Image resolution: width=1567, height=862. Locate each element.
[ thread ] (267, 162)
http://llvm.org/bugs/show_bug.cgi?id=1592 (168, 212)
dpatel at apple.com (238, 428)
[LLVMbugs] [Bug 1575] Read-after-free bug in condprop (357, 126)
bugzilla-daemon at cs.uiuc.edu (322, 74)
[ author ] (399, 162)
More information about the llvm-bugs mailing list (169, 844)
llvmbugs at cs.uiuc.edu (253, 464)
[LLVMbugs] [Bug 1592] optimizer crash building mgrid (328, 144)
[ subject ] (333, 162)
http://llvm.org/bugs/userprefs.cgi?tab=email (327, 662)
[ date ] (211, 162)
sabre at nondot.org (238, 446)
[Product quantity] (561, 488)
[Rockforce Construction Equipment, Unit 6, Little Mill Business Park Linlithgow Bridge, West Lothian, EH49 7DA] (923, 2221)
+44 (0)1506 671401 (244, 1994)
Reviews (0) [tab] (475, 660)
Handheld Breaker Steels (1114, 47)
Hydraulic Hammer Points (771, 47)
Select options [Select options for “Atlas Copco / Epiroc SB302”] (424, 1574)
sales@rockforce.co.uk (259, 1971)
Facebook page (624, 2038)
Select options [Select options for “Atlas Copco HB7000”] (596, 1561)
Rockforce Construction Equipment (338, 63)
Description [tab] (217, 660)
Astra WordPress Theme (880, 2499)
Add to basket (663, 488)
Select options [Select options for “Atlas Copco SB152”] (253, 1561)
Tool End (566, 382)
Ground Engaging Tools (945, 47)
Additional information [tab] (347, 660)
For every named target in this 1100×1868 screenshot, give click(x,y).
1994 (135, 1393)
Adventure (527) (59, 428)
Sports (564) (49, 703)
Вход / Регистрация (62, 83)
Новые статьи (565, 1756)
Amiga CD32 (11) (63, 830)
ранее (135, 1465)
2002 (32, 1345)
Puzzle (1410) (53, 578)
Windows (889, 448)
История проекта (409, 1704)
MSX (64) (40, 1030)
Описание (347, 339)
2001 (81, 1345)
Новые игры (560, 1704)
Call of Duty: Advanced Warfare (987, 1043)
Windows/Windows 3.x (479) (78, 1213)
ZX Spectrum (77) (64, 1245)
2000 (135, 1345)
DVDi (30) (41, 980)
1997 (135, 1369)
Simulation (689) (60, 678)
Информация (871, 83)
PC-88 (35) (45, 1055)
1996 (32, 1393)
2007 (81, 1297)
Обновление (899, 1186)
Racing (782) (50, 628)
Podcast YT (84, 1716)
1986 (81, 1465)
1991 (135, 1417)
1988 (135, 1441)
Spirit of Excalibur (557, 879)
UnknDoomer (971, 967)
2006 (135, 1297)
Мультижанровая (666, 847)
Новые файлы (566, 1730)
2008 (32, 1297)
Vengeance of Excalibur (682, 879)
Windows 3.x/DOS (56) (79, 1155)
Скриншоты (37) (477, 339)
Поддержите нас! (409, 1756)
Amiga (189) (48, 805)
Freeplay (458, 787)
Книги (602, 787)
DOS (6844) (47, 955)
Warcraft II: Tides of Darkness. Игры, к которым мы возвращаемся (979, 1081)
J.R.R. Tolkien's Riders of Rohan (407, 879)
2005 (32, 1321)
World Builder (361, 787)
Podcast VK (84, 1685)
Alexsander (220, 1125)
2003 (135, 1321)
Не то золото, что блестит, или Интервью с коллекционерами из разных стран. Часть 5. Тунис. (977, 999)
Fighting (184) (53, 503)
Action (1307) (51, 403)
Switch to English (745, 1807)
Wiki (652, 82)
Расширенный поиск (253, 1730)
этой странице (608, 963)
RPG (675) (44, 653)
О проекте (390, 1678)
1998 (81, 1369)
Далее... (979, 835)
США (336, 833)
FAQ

◆ **How to complete this task**
Every entry shown above should be written out again without a single difference.

◆ **Response to this task**
Image resolution: width=1567, height=862. Locate each element.
[ thread ] (267, 162)
http://llvm.org/bugs/show_bug.cgi?id=1592 (168, 212)
dpatel at apple.com (238, 428)
[LLVMbugs] [Bug 1575] Read-after-free bug in condprop (357, 126)
bugzilla-daemon at cs.uiuc.edu (322, 74)
[ author ] (399, 162)
More information about the llvm-bugs mailing list (169, 844)
llvmbugs at cs.uiuc.edu (253, 464)
[LLVMbugs] [Bug 1592] optimizer crash building mgrid (328, 144)
[ subject ] (333, 162)
http://llvm.org/bugs/userprefs.cgi?tab=email (327, 662)
[ date ] (211, 162)
sabre at nondot.org (238, 446)
[Product quantity] (561, 488)
[Rockforce Construction Equipment, Unit 6, Little Mill Business Park Linlithgow Bridge, West Lothian, EH49 7DA] (923, 2221)
+44 (0)1506 671401 (244, 1994)
Reviews (0) [tab] (475, 660)
Handheld Breaker Steels (1114, 47)
Hydraulic Hammer Points (771, 47)
Select options [Select options for “Atlas Copco / Epiroc SB302”] (424, 1574)
sales@rockforce.co.uk (259, 1971)
Facebook page (624, 2038)
Select options [Select options for “Atlas Copco HB7000”] (596, 1561)
Rockforce Construction Equipment (338, 63)
Description [tab] (217, 660)
Astra WordPress Theme (880, 2499)
Add to basket (663, 488)
Select options [Select options for “Atlas Copco SB152”] (253, 1561)
Tool End (566, 382)
Ground Engaging Tools (945, 47)
Additional information [tab] (347, 660)
For every named target in this 1100×1868 screenshot, give click(x,y).
1994 (135, 1393)
Adventure (527) (59, 428)
Sports (564) (49, 703)
Вход / Регистрация (62, 83)
Новые статьи (565, 1756)
Amiga CD32 (11) (63, 830)
ранее (135, 1465)
2002 (32, 1345)
Puzzle (1410) (53, 578)
Windows (889, 448)
История проекта (409, 1704)
MSX (64) (40, 1030)
Описание (347, 339)
2001 (81, 1345)
Новые игры (560, 1704)
Call of Duty: Advanced Warfare (987, 1043)
Windows/Windows 3.x (479) (78, 1213)
ZX Spectrum (77) (64, 1245)
2000 (135, 1345)
DVDi (30) (41, 980)
1997 (135, 1369)
Simulation (689) (60, 678)
Информация (871, 83)
PC-88 (35) (45, 1055)
1996 (32, 1393)
2007 (81, 1297)
Обновление (899, 1186)
Racing (782) (50, 628)
Podcast YT (84, 1716)
1986 (81, 1465)
1991 (135, 1417)
1988 (135, 1441)
Spirit of Excalibur (557, 879)
UnknDoomer (971, 967)
2006 (135, 1297)
Мультижанровая (666, 847)
Новые файлы (566, 1730)
2008 (32, 1297)
Vengeance of Excalibur (682, 879)
Windows 3.x/DOS (56) (79, 1155)
Скриншоты (37) (477, 339)
Поддержите нас! (409, 1756)
Amiga (189) (48, 805)
Freeplay (458, 787)
Книги (602, 787)
DOS (6844) (47, 955)
Warcraft II: Tides of Darkness. Игры, к которым мы возвращаемся (979, 1081)
J.R.R. Tolkien's Riders of Rohan (407, 879)
2005 (32, 1321)
World Builder (361, 787)
Podcast VK (84, 1685)
Alexsander (220, 1125)
2003 (135, 1321)
Не то золото, что блестит, или Интервью с коллекционерами из разных стран. Часть 5. Тунис. (977, 999)
Fighting (184) (53, 503)
Action (1307) (51, 403)
Switch to English (745, 1807)
Wiki (652, 82)
Расширенный поиск (253, 1730)
этой странице (608, 963)
RPG (675) (44, 653)
О проекте (390, 1678)
1998 (81, 1369)
Далее... (979, 835)
США (336, 833)
FAQ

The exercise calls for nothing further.